Gottes Hand und die Teufelsbratze [Brunelle]
Die beliebte Brunelle hat zwei handförmige Wurzeln, die wird Teufelsbratze genannt. Wenn zwei, die sich einander versprachen, den Bund recht kräftig machen wollen, nahmen sie dieses Blümchen und riefen es zum zeugen ihrer Treue an.
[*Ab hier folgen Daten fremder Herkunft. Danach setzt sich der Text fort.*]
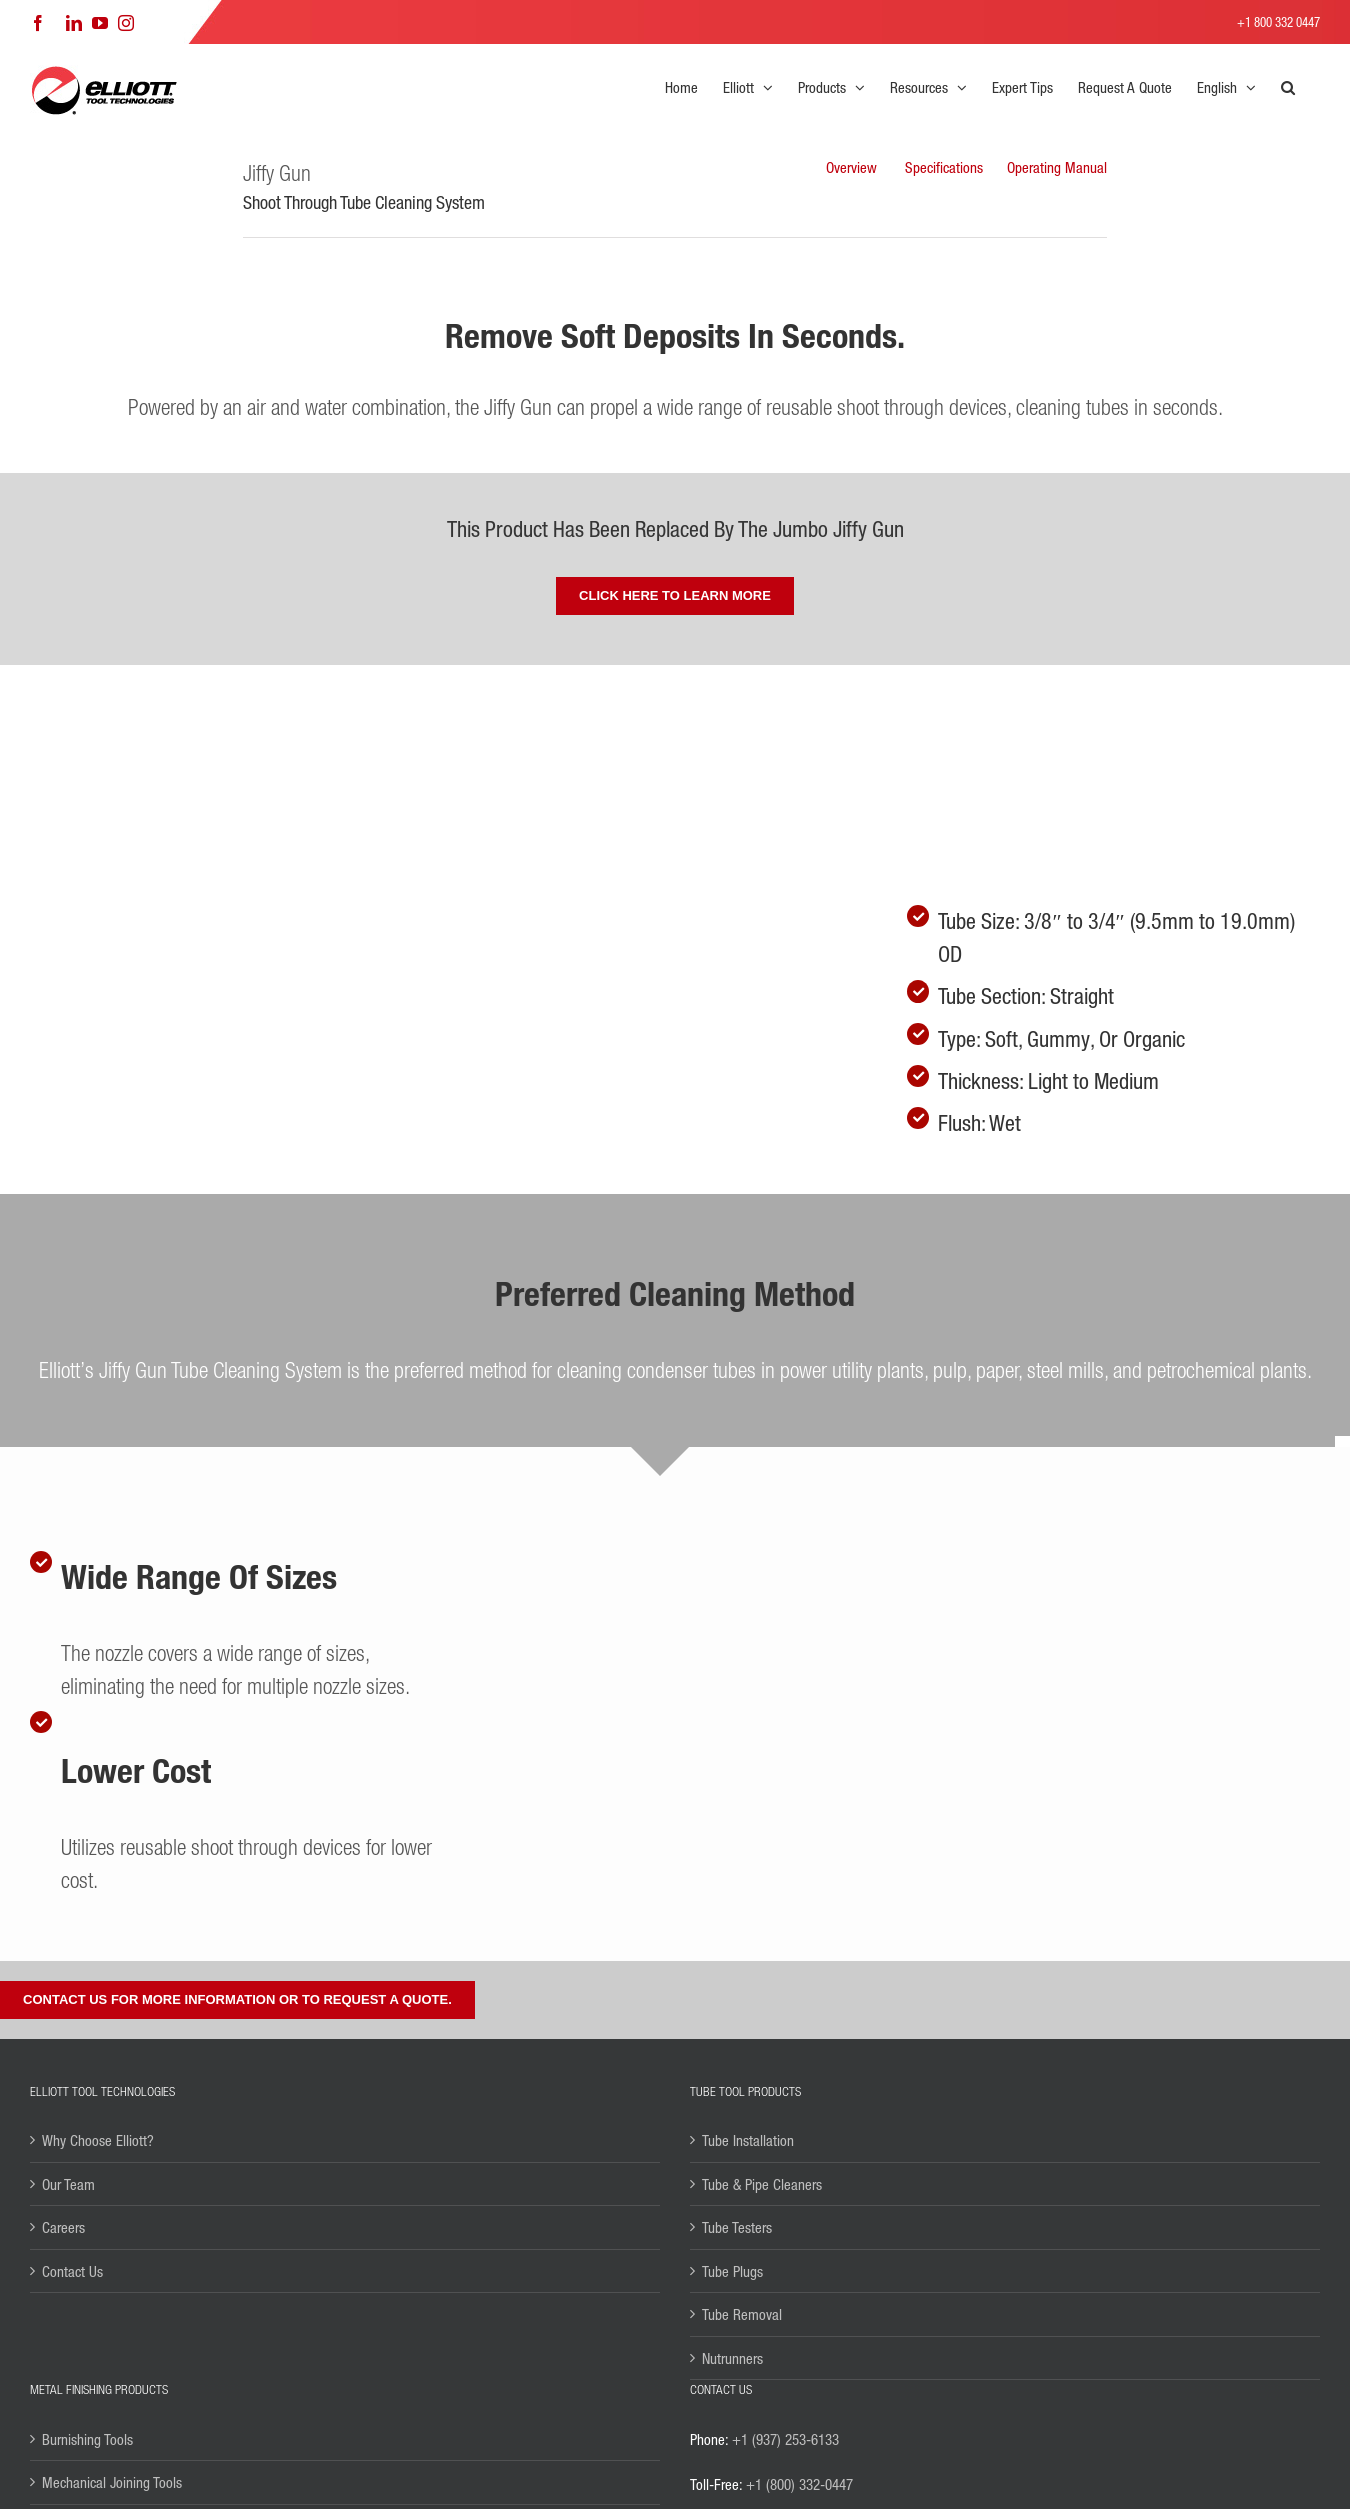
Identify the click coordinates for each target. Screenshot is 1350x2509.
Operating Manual (1057, 167)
Da war auch einmal ein Bursche, der hätte gerne ein Mädchen geheiratet. Und das Kind war schön wie der Frühling, und in seinem Goldhaare hatte es, solange die Blume blühte, eine Brunelle stecken. Das Mädchen sagte nicht neun, und so gaben sie sich das Versprechen, einander anzugehören. Und sie schwuren einen heiligen Eid, ihre Treue nimmer zu brechen, und riefen die Brunelle zur Zeugschaft an. Der Bursche mußte aber fort und vergaß in fremden Lande des Eides; er wurde untreu. Kaum hatte das Mägdelein die Untreue ihres Verlobten in Erfahrung gebracht, als es auch vor Kummer und Leid hinzusiechen begann. Nach etlichen Wochen war es eine Leiche. Zur immerwährenden Erinnerung an diesen Eidbruch ließ der Herrgott der Braunelle, die zwei handförmigen Wurzel wachsen, die eine weiß wie Schnee, die anderer schwarz wie Kohle. Die weiße ist die Hand des treuen Mädchens, sie schwarze dagegen die treulose Hand des Burschen. (Strengen.)
Quelle: Volkssagen, Bräuche und Meinungen aus Tirol, gesammelt und herausgegeben von Johann Adolf Heyl, Brixen 1897, Nr. 36, Seite 32.